Bu konunun devamında ise, “devletin gelişip büyüdükçe kuruluş döneminde uyguladığı vergi politikasının aksi bir durum söz konusu olacaktır” der. Bedevi topluma ait yaşayış tarzının zamanla özelliklerini yitirmeye başlaması, devleti idare edenlerin lükslerinin ve ihtiyaçlarının artışına bağlı olarak lüks tüketim mallarına olan taleplerinin artması devletin giderlerini artıracak, sonucunda da üreticilere yüksek oranlı vergi tarifelerinin uygulanmasına neden olacaktır. İbn-i Haldun bunun bir kısır döngü halini almasını şöyle açıklar: “Ödeme gücünü kaybeden tebaanın üretimden el çekmesi ile vergi mükellefleri de azalacaktır ki bu da devletin gelirlerinin azalması demektir. Ancak devletin gelirlerinin giderlerini karşılayamaması sonucu, devlet yöneticilerinin vergileri bir kez daha artırmasına yol açar. Sonucunda vergi miktarları çok yüksek bir hal alır. Böylece toplam vergi gelirlerinin artırılması düşüncesi ile vergi oranlarının artırılması, ülkenin kalkınması için halkın üretime katılmaya isteksiz bir hale gelmesi sonucunu doğurur ki, bu durum ülkenin ekonomik istikrarını etkileyerek, umranın gerilemesine yol açacaktır.” Bu durum İbn-i Haldun’un vergiye bakışını siyasi ve sosyal olaylarla da bakışını ortaya koyar. 

Mukaddimede “Devletin Ticaretle Meşgul Olması Halka Zarar Verir ve Gelirlerini Düşürür” Faslında “Devlet hayvancılık ve ziraat yapar, elde ettiği ürünlerin satışıyla piyasaya girer ve böyle yapmakla da vergileri ve gelirleri arttırdığını düşünür. Oysa devletin böyle bir şeye başvurması çok büyük bir yanlış ve pek çok açıdan halkın zarar etmesine sebep olmaktadır” der. Devamında da “her şeyden önce çiftçilerin ve tacirlerin hayvanlarının ve ticari mallarının alım satımı konusunda sıkıştırılmalarının onları zor durumda bırakacağına dair açıklamalar getirir.”  
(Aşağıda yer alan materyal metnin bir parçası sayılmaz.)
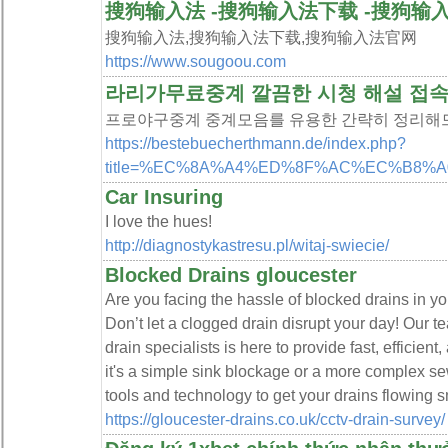
搜狗输入法 -搜狗输入法下载 -搜狗输
搜狗输入法,搜狗输入法下载,搜狗输入法官网
https://www.sougoou.com
라리가무료중계 깔끔한 시청 해설 접
프로야구중계 중계모음를 유용한 간략히 정리해드
https://bestebuecherthmann.de/index.php?
title=%EC%8A%A4%ED%8F%AC%EC%B8
Car Insuring
I love the hues!
http://diagnostykastresu.pl/witaj-swiecie/
Blocked Drains gloucester
Are you facing the hassle of blocked drains in 
Don’t let a clogged drain disrupt your day! Our t
drain specialists is here to provide fast, efficien
it's a simple sink blockage or a more complex s
tools and technology to get your drains flowing 
https://gloucester-drains.co.uk/cctv-drain-survey/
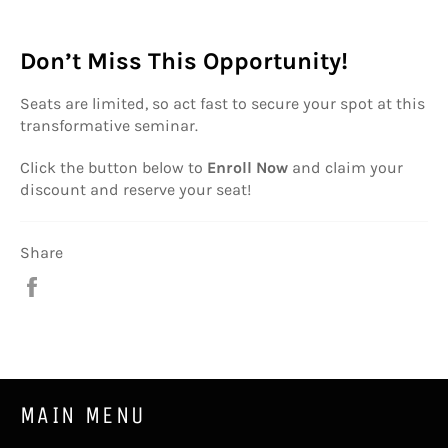
Don’t Miss This Opportunity!
Seats are limited, so act fast to secure your spot at this
transformative seminar.
Click the button below to
Enroll Now
and claim your
discount and reserve your seat!
Share
Share
on
Facebook
MAIN MENU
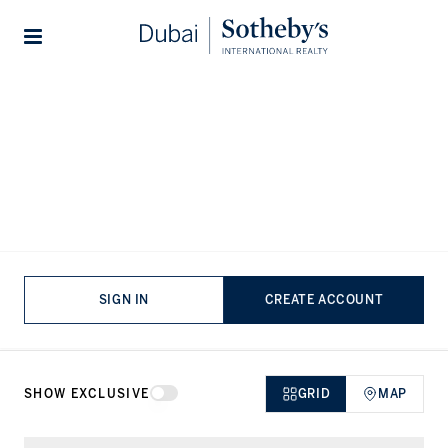
Lifestyles
Stories
Home
...
Villas for rent in Bulgari Ocean Mansions
Villas for rent in Bulgari Ocean
Mansions, Jumeirah
VIEWING
-
LISTINGS
SIGN IN
CREATE ACCOUNT
SHOW EXCLUSIVE
GRID
MAP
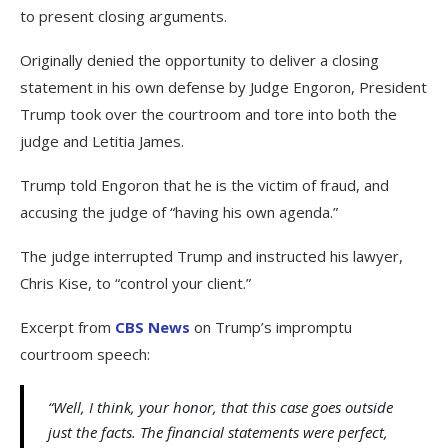
to present closing arguments.
Originally denied the opportunity to deliver a closing
statement in his own defense by Judge Engoron, President
Trump took over the courtroom and tore into both the
judge and Letitia James.
Trump told Engoron that he is the victim of fraud, and
accusing the judge of “having his own agenda.”
The judge interrupted Trump and instructed his lawyer,
Chris Kise, to “control your client.”
Excerpt from
CBS News
on Trump’s impromptu
courtroom speech:
“Well, I think, your honor, that this case goes outside
just the facts. The financial statements were perfect,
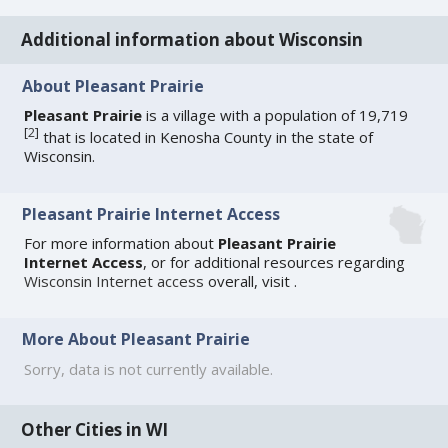
Additional information about Wisconsin
About Pleasant Prairie
Pleasant Prairie
is a village with a population of 19,719
[
2
]
that is located in Kenosha County in the state of
Wisconsin.
Pleasant Prairie Internet Access
For more information about
Pleasant Prairie
Internet Access
, or for additional resources regarding
Wisconsin Internet access
overall, visit
.
More About Pleasant Prairie
Sorry, data is not currently available.
Other Cities in WI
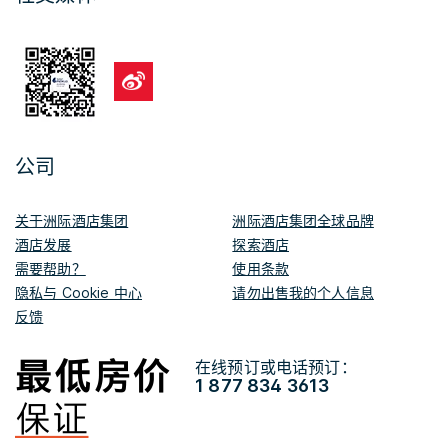
公司
关于洲际酒店集团
洲际酒店集团全球品牌
酒店发展
探索酒店
需要帮助？
使用条款
隐私与 Cookie 中心
请勿出售我的个人信息
反馈
在线预订或电话预订：
1 877 834 3613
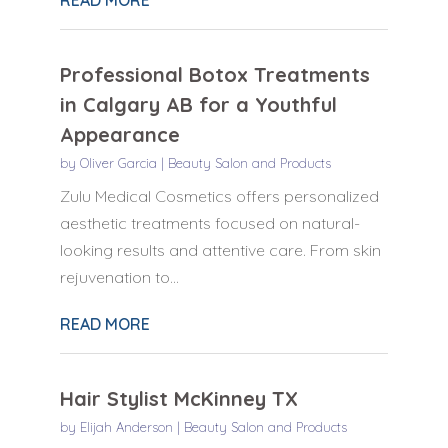
Professional Botox Treatments
in Calgary AB for a Youthful
Appearance
by
Oliver Garcia
|
Beauty Salon and Products
Zulu Medical Cosmetics offers personalized
aesthetic treatments focused on natural-
looking results and attentive care. From skin
rejuvenation to...
READ MORE
Hair Stylist McKinney TX
by
Elijah Anderson
|
Beauty Salon and Products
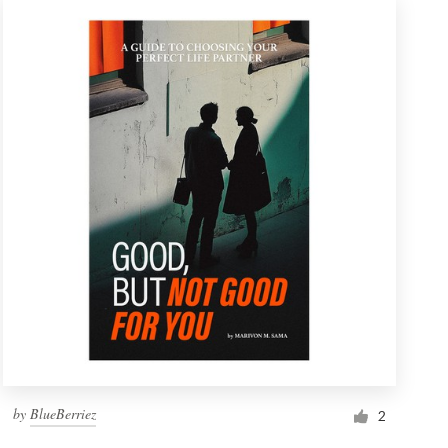
by
BlueBerriez
2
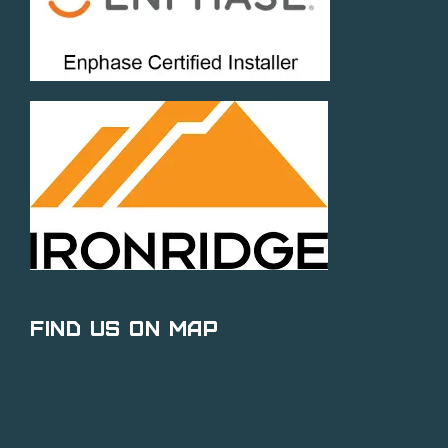
Find Us on Map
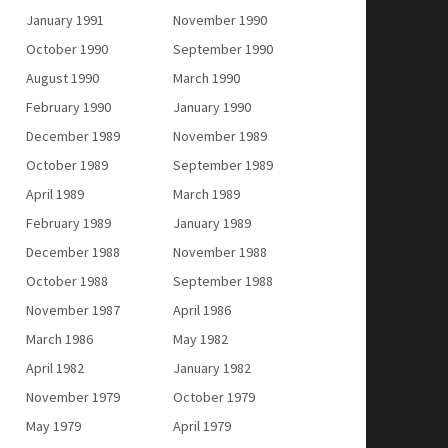
January 1991
November 1990
October 1990
September 1990
August 1990
March 1990
February 1990
January 1990
December 1989
November 1989
October 1989
September 1989
April 1989
March 1989
February 1989
January 1989
December 1988
November 1988
October 1988
September 1988
November 1987
April 1986
March 1986
May 1982
April 1982
January 1982
November 1979
October 1979
May 1979
April 1979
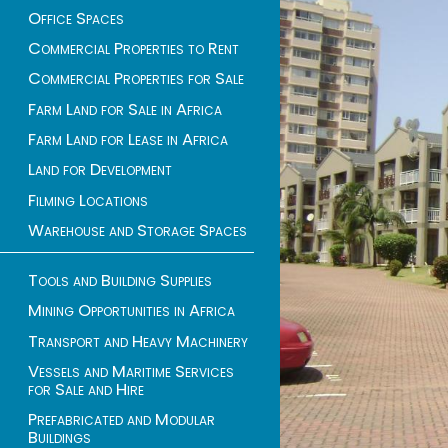
Office Spaces
Commercial Properties to Rent
Commercial Properties for Sale
Farm Land for Sale in Africa
Farm Land for Lease in Africa
Land for Development
Filming Locations
Warehouse and Storage Spaces
Tools and Building Supplies
Mining Opportunities in Africa
Transport and Heavy Machinery
Vessels and Maritime Services
for Sale and Hire
Prefabricated and Modular
Buildings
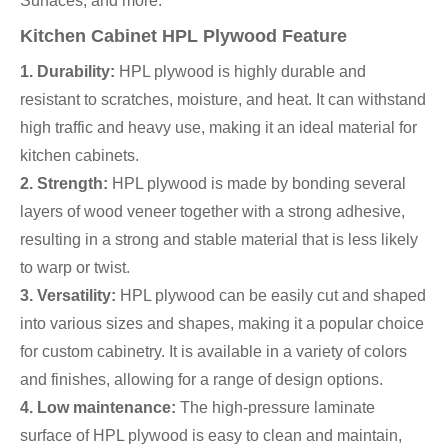
Surfaces, and more.
Kitchen Cabinet HPL Plywood Feature
1. Durability:
HPL plywood is highly durable and
resistant to scratches, moisture, and heat. It can withstand
high traffic and heavy use, making it an ideal material for
kitchen cabinets.
2. Strength:
HPL plywood is made by bonding several
layers of wood veneer together with a strong adhesive,
resulting in a strong and stable material that is less likely
to warp or twist.
3. Versatility:
HPL plywood can be easily cut and shaped
into various sizes and shapes, making it a popular choice
for custom cabinetry. It is available in a variety of colors
and finishes, allowing for a range of design options.
4. Low maintenance:
The high-pressure laminate
surface of HPL plywood is easy to clean and maintain,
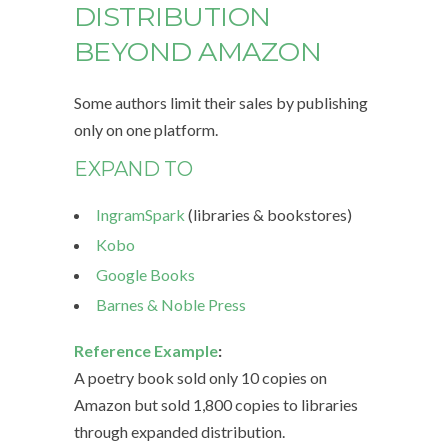
DISTRIBUTION
BEYOND AMAZON
Some authors limit their sales by publishing
only on one platform.
EXPAND TO
IngramSpark
(libraries & bookstores)
Kobo
Google Books
Barnes & Noble Press
Reference Example
:
A poetry book sold only 10 copies on
Amazon but sold 1,800 copies to libraries
through expanded distribution.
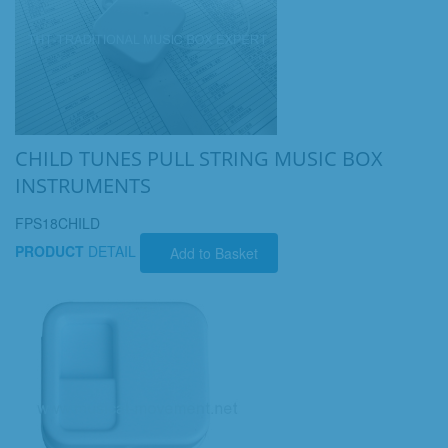
CHILD TUNES PULL STRING MUSIC BOX
INSTRUMENTS
FPS18CHILD
PRODUCT
DETAIL
Add to Basket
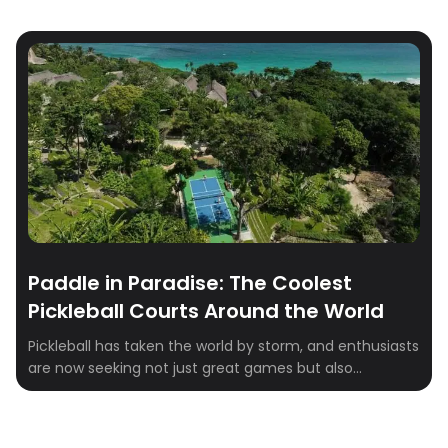
Paddle in Paradise: The Coolest
Pickleball Courts Around the World
Pickleball has taken the world by storm, and enthusiasts
are now seeking not just great games but also
breathtaking venues to play in. Whether you’re a
seasoned player or just getting started, these stunning
pickleball destinations combine world-class facilities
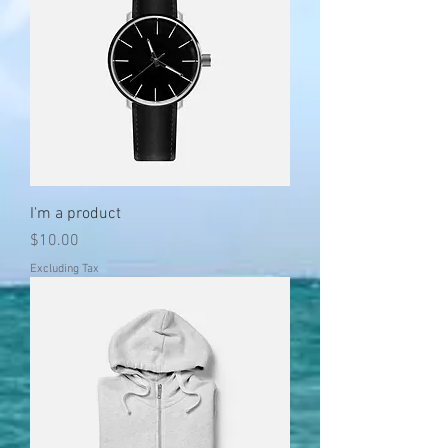
I'm a product
Price
$10.00
Excluding Tax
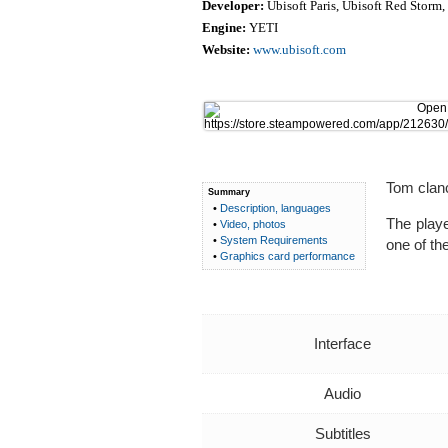
Developer:
Ubisoft Paris, Ubisoft Red Storm,
Engine:
YETI
Website:
www.ubisoft.com
Tom clanc
Summary
•
Description, languages
The playe
•
Video, photos
•
System Requirements
one of the
•
Graphics card performance
Interface
Audio
Subtitles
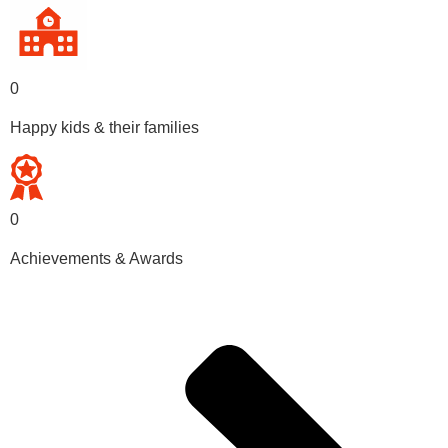
0
Happy kids & their families
0
Achievements & Awards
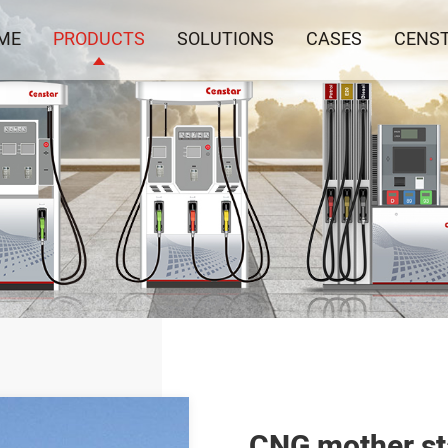
ME
PRODUCTS
SOLUTIONS
CASES
CENS
CNG mother st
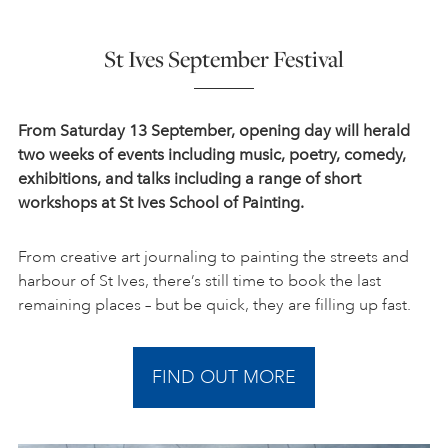
St Ives September Festival
From Saturday 13 September,
opening day will herald
two weeks of events including music, poetry, comedy,
exhibitions, and talks including a range of short
workshops at St Ives School of Painting.
From creative art journaling to painting the streets and
harbour of St Ives, there’s still time to book the last
remaining places – but be quick, they are filling up fast.
FIND OUT MORE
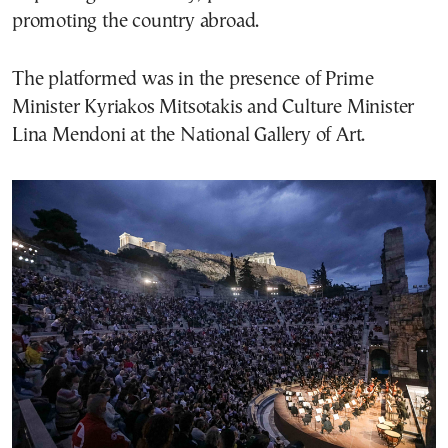
promoting the country abroad.
The platformed was in the presence of Prime
Minister Kyriakos Mitsotakis and Culture Minister
Lina Mendoni at the National Gallery of Art.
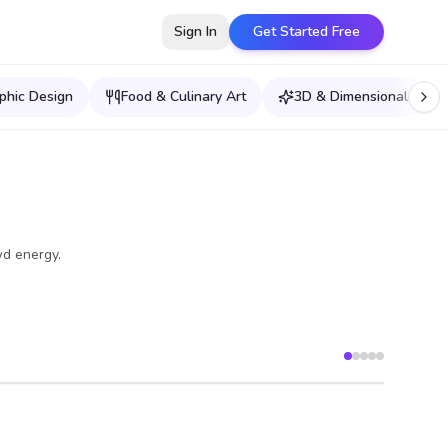
Sign In
Get Started Free
phic Design
Food & Culinary Art
3D & Dimensional Effec
wd energy.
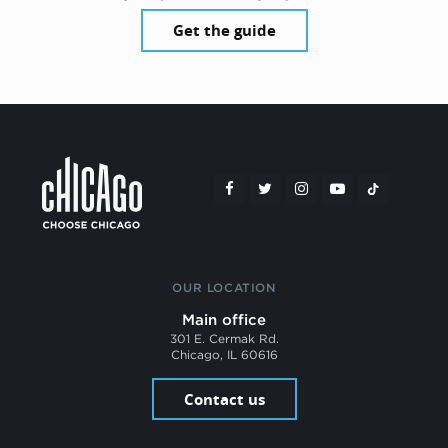
Get the guide
OUR LOCATION
Main office
301 E. Cermak Rd.
Chicago, IL 60616
Contact us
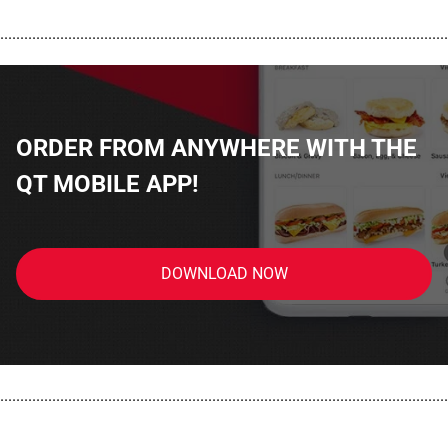
................................................................................................................
ORDER FROM ANYWHERE WITH THE
QT MOBILE APP!
DOWNLOAD NOW
................................................................................................................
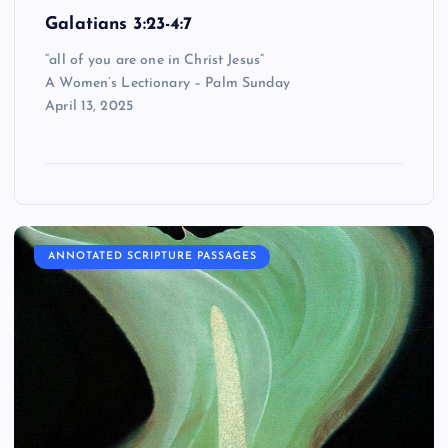
Galatians 3:23-4:7
“all of you are one in Christ Jesus”
A Women’s Lectionary – Palm Sunday
April 13, 2025
ANNOTATED SCRIPTURE PASSAGES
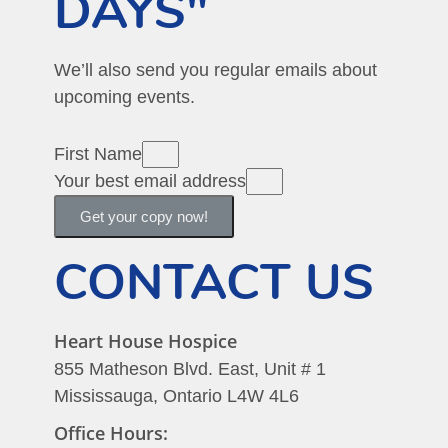
DAYS"
We’ll also send you regular emails about
upcoming events.
First Name
Your best email address
Get your copy now!
CONTACT US
Heart House Hospice
855 Matheson Blvd. East, Unit # 1
Mississauga, Ontario L4W 4L6
Office Hours:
İbn-i Haldun Mukaddimesinde devleti yönetenlerin iktisadi hayata doğrudan müdahalede bulunarak ticari iş ve işlemlerde yer almasını bir nebze kar amacı olan bir müessese haline gelmesinin siyaseten üst konumda olmasından dolayı haksız rekabet oluşturacağını ileri sürmektedir. 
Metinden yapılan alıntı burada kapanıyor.